En el caso boliviano, el “evismo” fue alimentado por un lenguaje antiimperialista y antioligárquico matizado con componentes indigenistas, se propuso apaciguar las desavenencias regionales preexistentes mediante la constitucionalización –en realidad inoperante– de la plurinacionalidad y la autonomía, al tiempo que proclamó una abstracta “revolución democrática y cultural” que asentó sobre una base económica cuya índole neoliberal afirmó haber anulado por decreto, aunque sin haberle desactivado el cerebro. Tal fue la ilógica idea de un “capitalismo andino-amazónico”, apelativos que supuestamente hacían que el capitalismo dejara de ser lo que es.

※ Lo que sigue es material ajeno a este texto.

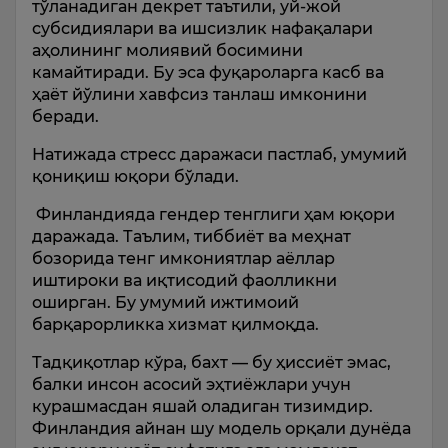
тўланадиган декрет таътили, уй-жой
субсидиялари ва ишсизлик нафақалари
аҳолининг молиявий босимини
камайтиради. Бу эса фуқароларга касб ва
ҳаёт йўлини хавфсиз танлаш имконини
беради.
Натижада стресс даражаси пастлаб, умумий
қониқиш юқори бўлади.
Финландияда гендер тенглиги ҳам юқори
даражада. Таълим, тиббиёт ва меҳнат
бозорида тенг имкониятлар аёллар
иштироки ва иқтисодий фаолликни
оширган. Бу умумий ижтимоий
барқарорликка хизмат қилмоқда.
Тадқиқотлар кўра, бахт — бу ҳиссиёт эмас,
балки инсон асосий эҳтиёжлари учун
курашмасдан яшай оладиган тизимдир.
Финландия айнан шу модель орқали дунёда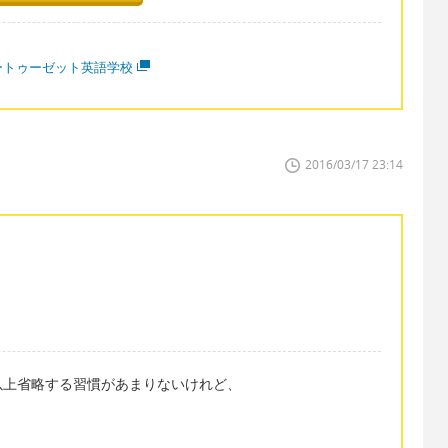
ートゥーゼット英語学校
2016/03/17 23:14
以上省略する習慣があまりないけれど、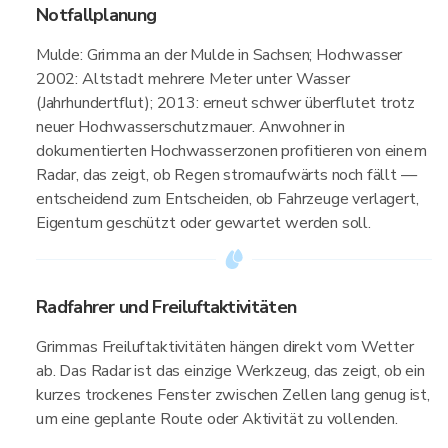
Notfallplanung
Mulde: Grimma an der Mulde in Sachsen; Hochwasser
2002: Altstadt mehrere Meter unter Wasser
(Jahrhundertflut); 2013: erneut schwer überflutet trotz
neuer Hochwasserschutzmauer. Anwohner in
dokumentierten Hochwasserzonen profitieren von einem
Radar, das zeigt, ob Regen stromaufwärts noch fällt —
entscheidend zum Entscheiden, ob Fahrzeuge verlagert,
Eigentum geschützt oder gewartet werden soll.
Radfahrer und Freiluftaktivitäten
Grimmas Freiluftaktivitäten hängen direkt vom Wetter
ab. Das Radar ist das einzige Werkzeug, das zeigt, ob ein
kurzes trockenes Fenster zwischen Zellen lang genug ist,
um eine geplante Route oder Aktivität zu vollenden.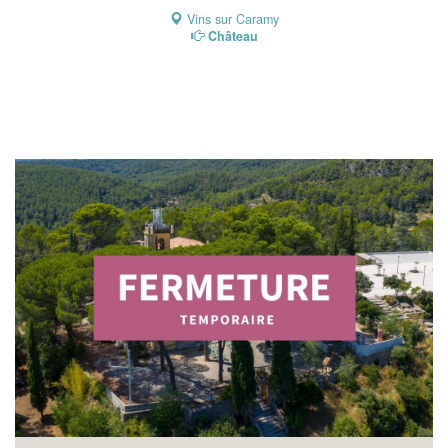
Vins sur Caramy
Château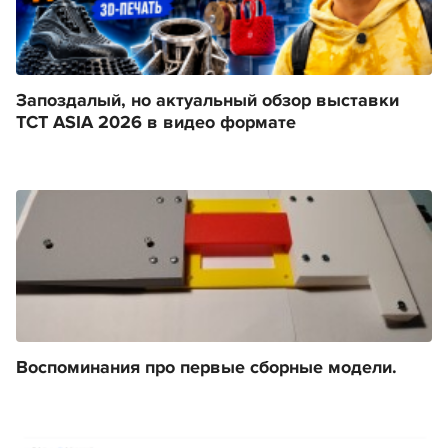
Запоздалый, но актуальный обзор выставки
TCT ASIA 2026 в видео формате
Воспоминания про первые сборные модели.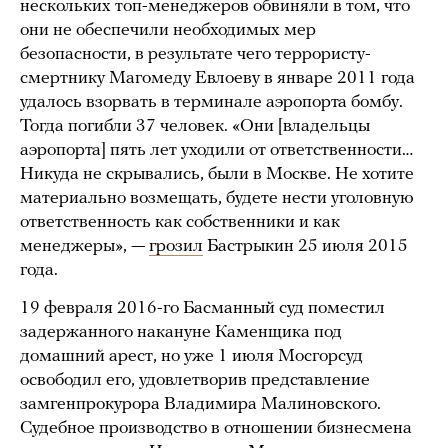
нескольких топ-менеджеров обвиняли в том, что
они не обеспечили необходимых мер
безопасности, в результате чего террористу-
смертнику Магомеду Евлоеву в январе 2011 года
удалось взорвать в терминале аэропорта бомбу.
Тогда погибли 37 человек. «Они [владельцы
аэропорта] пять лет уходили от ответственности…
Никуда не скрывались, были в Москве. Не хотите
материально возмещать, будете нести уголовную
ответственность как собственники и как
менеджеры», —
грозил
Бастрыкин 25 июля 2015
года.
19 февраля 2016-го Басманный суд поместил
задержанного накануне Каменщика под
домашний арест, но уже 1 июля Мосгорсуд
освободил его, удовлетворив представление
замгенпрокурора Владимира Малиновского.
Судебное производство в отношении бизнесмена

En Ecuador, el “correísmo” y su “revolución ciudadana” siguieron caminos semejantes, aunque con el importante aditamento diferenciador de una cierta conciencia dirigencial respecto a los alcances reales –nada revolucionarios, en verdad– de su accionar. Esto se hizo patente cuando Rafael Correa admitió, en 2012, que “Básicamente estamos haciendo mejor las cosas con el mismo modelo de acumulación, antes que cambiarlo”.
Así, la “ola progresista” estuvo signada por el empleo utilitario de la esperanza socialista para, en última instancia, legitimar los intereses de los nuevos grupos privilegiados que accedieron a la administración del poder. Su profunda dependencia de la explotación y exportación de materias primas (commodities), con precios internacionales altamente fluctuantes, derivó en su declive ya a inicios de 2016, a lo que se sumó el creciente rechazo social que acumularon las aspiraciones continuistas de la mayoría de sus representantes, las cuales supusieron la conversión autoritaria de sus gobiernos y la neutralización fáctica de las expectativas populares de libertad, justicia, participación y pluralismo.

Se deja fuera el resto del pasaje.